Une idée m'a alors traversé l'esprit. Je me suis tourné vers la gestionnaire : « J'ai une idée ! Une idée pour résoudre le problème d'Isabelle en même temps que notre problème de ménage ! ».

Mes trois interlocuteurs me regardaient avec surprise. La gestionnaire, parce que, dans son esprit, le problème d'Isabelle était de toute manière insoluble, ce pauvre Christophe allait faire ses valises, et on en resterait là. Le patron et son employée, qui ne connaissaient pas Isabelle, mais qui étaient trop heureux de voir que nos menaces de dénonciation du contrat semblaient s'éloigner.

Je me suis tourné vers le patron de l'entreprise de nettoyage :

« Écoutez, voilà ce que nous allons faire. Vous allez identifier la personne que vous voulez recruter, mais vous n'allez pas la recruter ! Ce sera l'équipe de ma collègue Isabelle, qui la recrutera. Quant à vous, vous allez recruter un jeune chercheur de son équipe. »

Tout le monde me regardait avec des yeux ronds. Malgré l'inventivité dont il savait apparemment faire preuve quand il s'agissait d'exploiter ses employés, et de profiter des incohérences de la politique de notre université, le patron de cette entreprise n'avait apparemment jamais encore imaginé recruter un chercheur.

« Une fois que les personnes seront recrutées, chacune remplira le rôle de l'autre. La personne que vous aurez choisie pour faire le ménage, recrutée par le labo, fera effectivement le ménage. Et le jeune chercheur, que vous aurez recruté, viendra travailler au labo… »

Il a fallu que je fasse preuve d'un peu de persuasion pour convaincre la gestionnaire d'accepter cet échange. Le patron de l'entreprise de nettoyage, lui, était instinctivement attiré par l'opacité et la semi-illégalité de ce que je lui proposais : il a accepté sans difficulté.

J'ai donc pu aller trouver ma collègue Isabelle, et lui annoncer sur un ton triomphant que j'avais réglé son problème. Après que je lui aie tout expliqué, elle a un peu froncé les sourcils, mais, privée d'alternative, a fini par accepter. La compagnie a trouvé un candidat pour faire le ménage, elle nous a communiqué son identité : les services administratifs de l'université ont pu lui établir un contrat en quelques jours, en nous félicitant au passage d'avoir enfin réussi à trouver un candidat qui n'avait encore jamais travaillé dans la recherche, gage de protection contre les effets pervers de la loi Sauvageon. Quant à Christophe, il a été recruté par la compagnie de nettoyage, et il a pu continuer à accéder au labo, pour continuer son expérience.
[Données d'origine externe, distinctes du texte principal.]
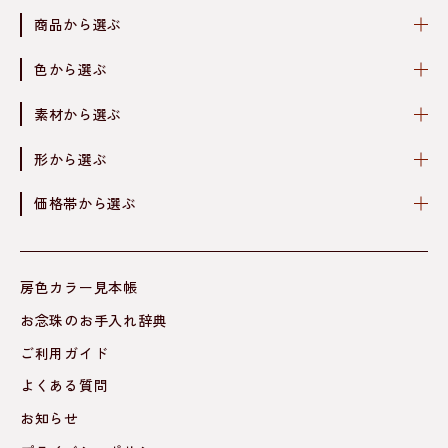
商品から選ぶ
色から選ぶ
素材から選ぶ
形から選ぶ
価格帯から選ぶ
房色カラー見本帳
お念珠のお手入れ辞典
ご利用ガイド
よくある質問
お知らせ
J'étais très heureux du dénouement de cette histoire, et Isabelle m'en a témoigné une profonde reconnaissance. Enfin, les trois premières semaines… Parce que le sort a voulu que notre entreprise de nettoyage soit contrainte de déposer son bilan : l'inspection du travail y a découvert une collection d'infractions, qui ont valu à son directeur un petit séjour en prison. Heureusement, dans l'intervalle, le service de ressources humaines de l'université a fini de vérifier son addition, et a pu proposer à Christophe un nouveau contrat. Le problème, c'est que le contrat de l'homme qu'Isabelle avait recruté pour faire le ménage, lui, courait encore pour trois mois. Le labo d'Isabelle s'est donc trouvé à employer simultanément Christophe et cet homme de ménage, ce qui m'a valu quelques récriminations de la part d'Isabelle. Cet homme, soucieux de bien faire, a donc passé ces trois mois à nettoyer les sols, qui n'avaient jamais été aussi propres. Et pendant ses pauses, il discutait avec les thésards de l'institut pour se faire enfin expliquer les termes techniques qui figuraient dans la fiche de poste qu'avait établie Isabelle pour lui, et que les ressources humaines de la fac avaient validé avec autant d'enthousiasme.